Réaliser du "bottle to bottle recycling" est une chose qu’on envisage de faire, mais qui nécessite un autre investissement considérable. On envisage de recycler sur place à partir de 2018 ou 2019, une fois que la quantité de nos produits à recycler sera suffisamment élevée. Cela représente une option réelle à mettre en œuvre et est l’option préférée d’un point de vue économique et durable.
Cependant, si un investissement d’une telle envergure vient à être effectué, il faudrait que nos machines puissent tourner à temps plein et surtout qu’il y’ait un suivi et encadrement dans leur utilisation faute de quoi on ne pourrait pas couvrir tous les fonds injectés.
Quelle est la procédure à suivre pour un tel aboutissement ?
Il y’a plusieurs procédures à suivre au niveau de l’exportation par le pays émetteur, en l’occurrence, le Cameroun, mais aussi au niveau de l’importation par les pays récepteurs situés en Europe.
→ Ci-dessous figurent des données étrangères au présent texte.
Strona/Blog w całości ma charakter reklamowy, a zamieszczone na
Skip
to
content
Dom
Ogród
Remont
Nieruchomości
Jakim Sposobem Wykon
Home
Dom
Il est question ici du transport des déchets et des règles en vigueur à respecter au niveau de la convention de Bâle, des procédures des pays OCDE, de l’UE, etc. Il faut savoir assurer aux autorités et aux clients que les matières ne sont pas polluées, qu’elles sont propres et non dangereuses pour la santé et l’environnement. A ce sujet, mon expérience acquise dans ce domaine, pour avoir travaillé avec des entreprises qui exportaient et recyclaient des déchets électriques et électroniques, m’a permis d’être bien outillé dans le domaine des transports transfrontaliers des déchets.
Vous est-il arrivé de rencontrer des difficultés relatives à l’envoi de ces containers ? Comment arrivez-vous à les solutionner et qu’est-ce que cela implique financièrement ?
Le coût de telles expéditions est important d’où notre souhait de vendre au maximum sur le marché local. Mais compte tenu du fait qu’aujourd’hui il n’y a pas beaucoup de clients pour les plastiques recyclés au Cameroun, tout ceci représente un coût qu’on accepte et que l’on supporte. Des coûts qu’on essaiera cependant de réduire de plus en plus et au fur et à mesure. Au sujet de l’aspect administratif, nous avons pu négocier de bons arrangements avec nos partenaires logistiques locaux, sans oublier qu’une société de transport est l’un des actionnaires chez NAMé Recycling. Tout ceci permet d’optimaliser les coûts de transports et de faciliter la collaboration.
Combien de containers comptez-vous envoyer dans le futur ?
Nous étions jusqu'à il y'a peu à quatre containers par mois, soit un container par semaine. Nous venons de passer à six containers. Et notre objectif est d’arriver à envoyer au moins dix containers par mois.